I completely understand it. While manufacturers continue to try to gauge public trends, figuring out the right balance between funky, futuristic design and more 'conservative' EV conversions, I love that Mazda has gone bold with the MX-30 and, for better or worse, it’s certainly attracting attention.
But, as good as a car looks on the outside, owners (myself included) spend 99.9% of their time inside the car. In that regard, it’s even more impressive behind the wheel than the RX-8-inspired rear doors, swooping coupé lines and inverted front grille combined.
I cannot understate the quality of the material finish. Weeks into ownership, I continue to be blown away as I get comfortable in the hot seat. Everything from the chrome finish on the steering wheel buttons to the air conditioning vents and ‘vegan’ leather-clad gear selector feels beautifully screwed together and incredibly luxurious.

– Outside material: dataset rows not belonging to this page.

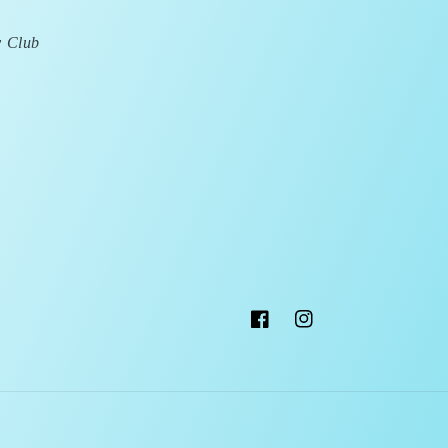
y Club
Facebook
Instagram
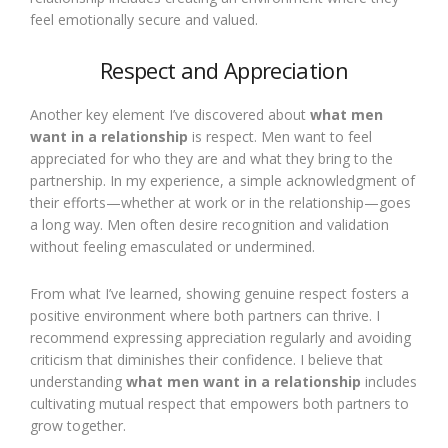
feel emotionally secure and valued.
Respect and Appreciation
Another key element I’ve discovered about
what men
want in a relationship
is respect. Men want to feel
appreciated for who they are and what they bring to the
partnership. In my experience, a simple acknowledgment of
their efforts—whether at work or in the relationship—goes
a long way. Men often desire recognition and validation
without feeling emasculated or undermined.
From what I’ve learned, showing genuine respect fosters a
positive environment where both partners can thrive. I
recommend expressing appreciation regularly and avoiding
criticism that diminishes their confidence. I believe that
understanding
what men want in a relationship
includes
cultivating mutual respect that empowers both partners to
grow together.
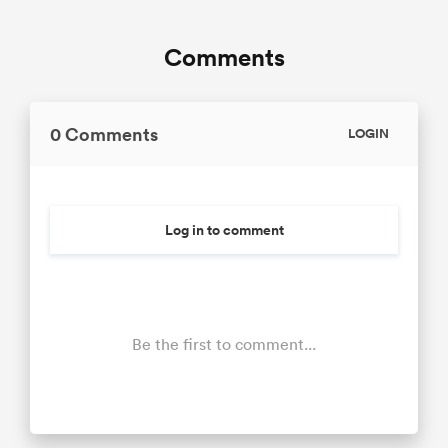
Comments
0 Comments
LOGIN
Log in to comment
Be the first to comment...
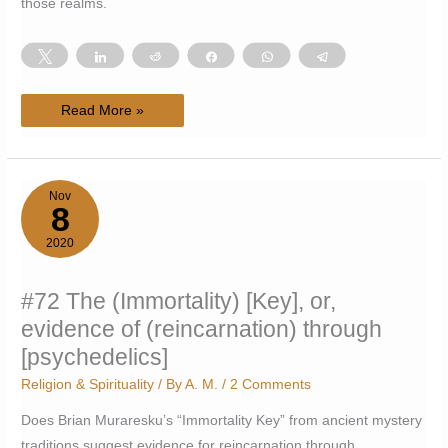
those realms.
Tweet
Share
Reddit
Share
WhatsApp
Telegram
#74
Read More »
Overlap
between
Monroe-
induced
OOBE
and
Nov
psychedelic
8
realms
2020
#72 The (Immortality) [Key], or,
evidence of (reincarnation) through
[psychedelics]
Religion & Spirituality
/ By
A. M.
/
2 Comments
Does Brian Muraresku’s “Immortality Key” from ancient mystery
traditions suggest evidence for reincarnation through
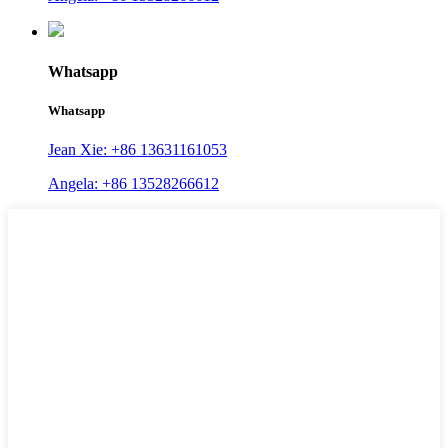
Whatsapp
Whatsapp
Jean Xie: +86 13631161053
Angela: +86 13528266612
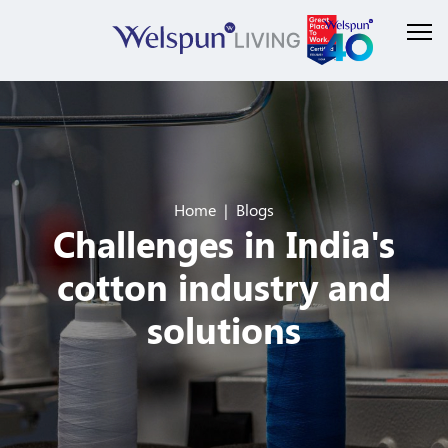
Home
Blogs
Challenges in India's
cotton industry and
solutions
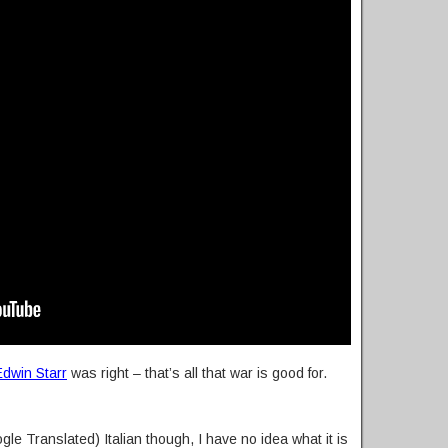
Edwin Starr
was right – that’s all that war is good for.
gle Translated) Italian though, I have no idea what it is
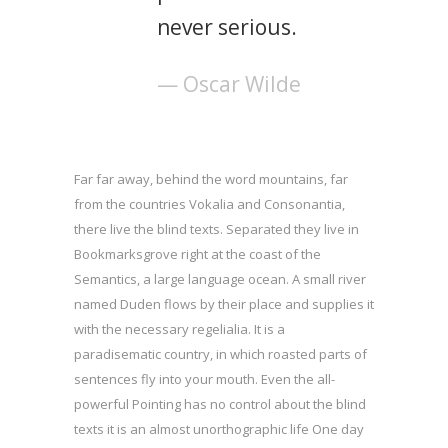
never serious.
— Oscar Wilde
Far far away, behind the word mountains, far
from the countries Vokalia and Consonantia,
there live the blind texts. Separated they live in
Bookmarksgrove right at the coast of the
Semantics, a large language ocean. A small river
named Duden flows by their place and supplies it
with the necessary regelialia. It is a
paradisematic country, in which roasted parts of
sentences fly into your mouth. Even the all-
powerful Pointing has no control about the blind
texts it is an almost unorthographic life One day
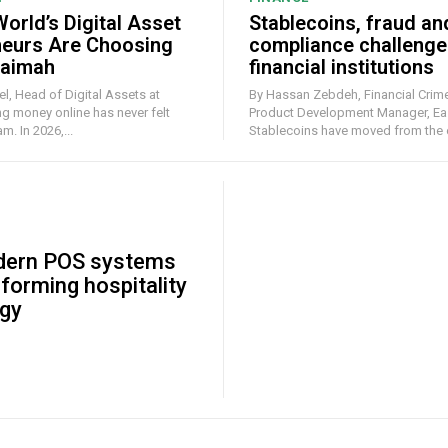
orld’s Digital Asset
Stablecoins, fraud an
neurs Are Choosing
compliance challenge
haimah
financial institutions
l, Head of Digital Assets at
By Hassan Zebdeh, Financial Crime
Product Development Manager, Ea
. In 2026,...
Stablecoins have moved from the e
ern POS systems
sforming hospitality
gy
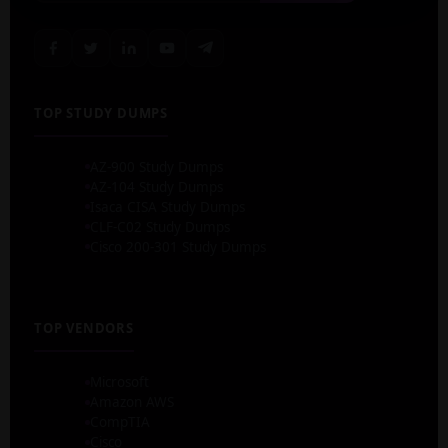
TOP STUDY DUMPS
AZ-900 Study Dumps
AZ-104 Study Dumps
Isaca CISA Study Dumps
CLF-C02 Study Dumps
Cisco 200-301 Study Dumps
TOP VENDORS
Microsoft
Amazon AWS
CompTIA
Cisco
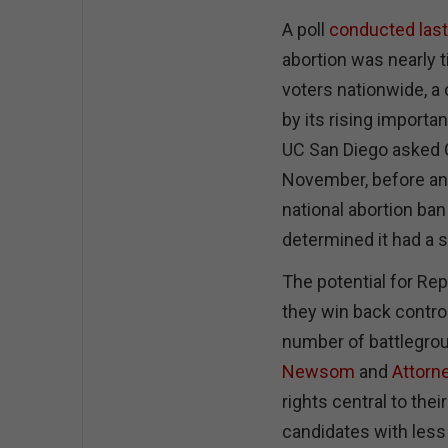
A poll
conducted las
abortion was nearly 
voters nationwide, a
by its rising impor
UC San Diego asked C
November, before an
national abortion ban
determined it had a s
The potential for Rep
they win back control
number of battlegro
Newsom
and
Attorn
rights central to th
candidates with less 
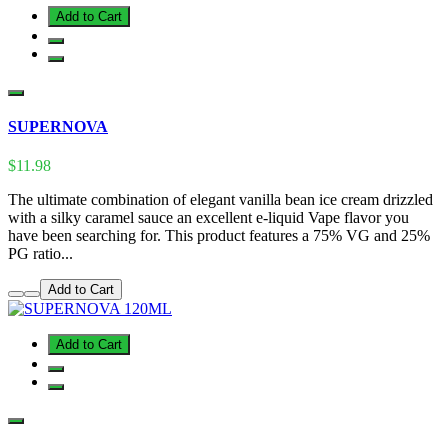
Add to Cart
SUPERNOVA
$11.98
The ultimate combination of elegant vanilla bean ice cream drizzled
with a silky caramel sauce an excellent e-liquid Vape flavor you
have been searching for. This product features a 75% VG and 25%
PG ratio...
Add to Cart
Add to Cart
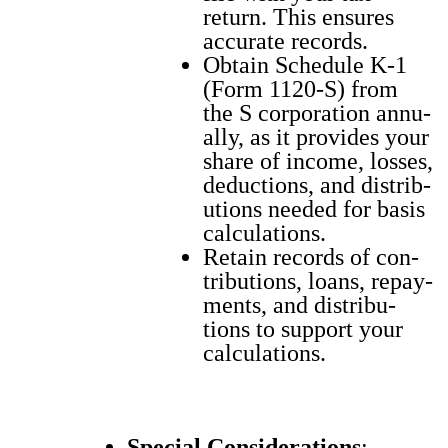
return. This ensures
accu­rate records.
Obtain Sched­ule K‑1
(Form 1120‑S) from
the S cor­po­ra­tion annu­
al­ly, as it pro­vides your
share of income, loss­es,
deduc­tions, and dis­tri­b­
u­tions need­ed for basis
cal­cu­la­tions.
Retain records of con­
tri­bu­tions, loans, repay­
ments, and dis­tri­b­u­
tions to sup­port your
cal­cu­la­tions.
Spe­cial Con­sid­er­a­tions
:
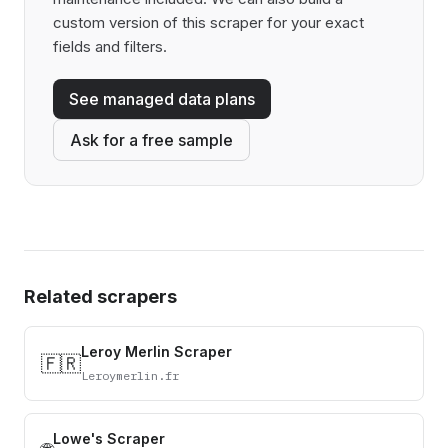
custom version of this scraper for your exact
fields and filters.
See managed data plans
Ask for a free sample
Related scrapers
Leroy Merlin Scraper
🇫🇷
Leroymerlin.fr
Lowe's Scraper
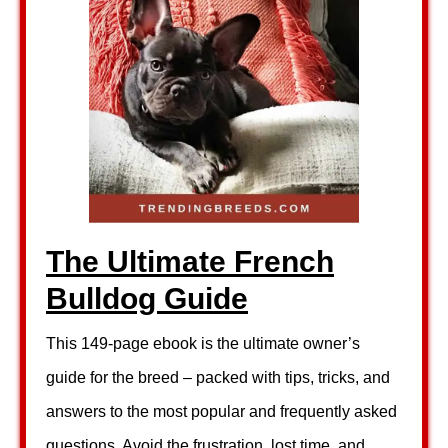
The Ultimate French
Bulldog Guide
This 149-page ebook is the ultimate owner’s
guide for the breed – packed with tips, tricks, and
answers to the most popular and frequently asked
questions. Avoid the frustration, lost time, and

It’s not just the perceived quality of the materials that hits you, but also the functionality of the interior. The seats are as comfortable as they are visually inspired, and there are loads of thoughtfully designed cork cubbies, offering more storage for your phone and water bottles than you could ever need.
That incredible centre console, despite looking like something out of a Star Wars-esque flying metropolis, is positioned perfectly in front of your hand, allowing easy access to the rotary controller. It’s a shame about the short range because I could spend a lot longer in the car than the circa 120 miles range would take me.
So far, the only place where style appears to interfere with usability is in the rear. The combination of a swooping roof line and small windows slightly obscures rearward visibility. That said, the mirrors are pretty good and my Sport Lux trim comes with rear-facing cameras as standard for those trickier parking spaces.